Task goal: Of the entries below, copy only those lines that contain the word "label".

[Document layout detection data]
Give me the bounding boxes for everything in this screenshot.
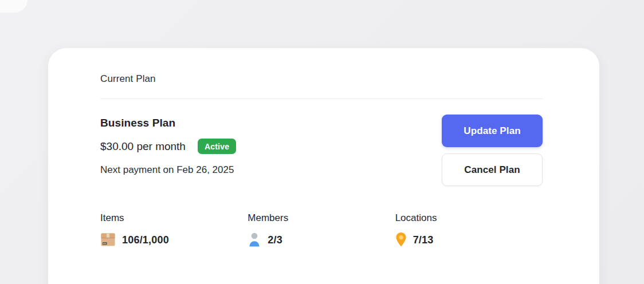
divider: [100, 98, 543, 99]
card-title: Current Plan: [100, 73, 543, 85]
stat-locations-value: 7/13: [413, 233, 434, 247]
stat-locations: Locations 7/13: [395, 212, 543, 247]
stat-items: Items 106/1,000: [100, 212, 248, 247]
stat-members-value: 2/3: [268, 233, 282, 247]
plan-actions: Update Plan Cancel Plan: [442, 115, 543, 186]
update-plan-button[interactable]: Update Plan: [442, 115, 543, 147]
current-plan-card: Current Plan Business Plan $30.00 per mo…: [48, 48, 599, 284]
stat-members: Members 2/3: [248, 212, 395, 247]
stat-items-label: Items: [100, 212, 248, 224]
location-pin-icon: [395, 232, 407, 247]
page-background: { "page": { "background_color": "#eeeef0…: [0, 0, 644, 284]
stat-members-label: Members: [248, 212, 395, 224]
plan-price: $30.00 per month: [100, 139, 186, 154]
price-line: $30.00 per month Active: [100, 139, 236, 154]
plan-summary-row: Business Plan $30.00 per month Active Ne…: [100, 115, 543, 186]
cancel-plan-button[interactable]: Cancel Plan: [442, 153, 543, 186]
usage-stats-row: Items 106/1,000 M: [100, 212, 543, 247]
stat-locations-label: Locations: [395, 212, 543, 224]
person-icon: [248, 232, 261, 247]
package-icon: [100, 232, 116, 247]
status-badge: Active: [198, 139, 236, 154]
adjacent-panel-corner: [0, 0, 28, 13]
stat-items-value: 106/1,000: [122, 233, 169, 247]
plan-info: Business Plan $30.00 per month Active Ne…: [100, 115, 236, 176]
next-payment-text: Next payment on Feb 26, 2025: [100, 164, 236, 176]
plan-name: Business Plan: [100, 116, 236, 129]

Solution to the exercise:
stat-items-label: Items: [100, 212, 248, 224]
stat-members-label: Members: [248, 212, 395, 224]
stat-locations-label: Locations: [395, 212, 543, 224]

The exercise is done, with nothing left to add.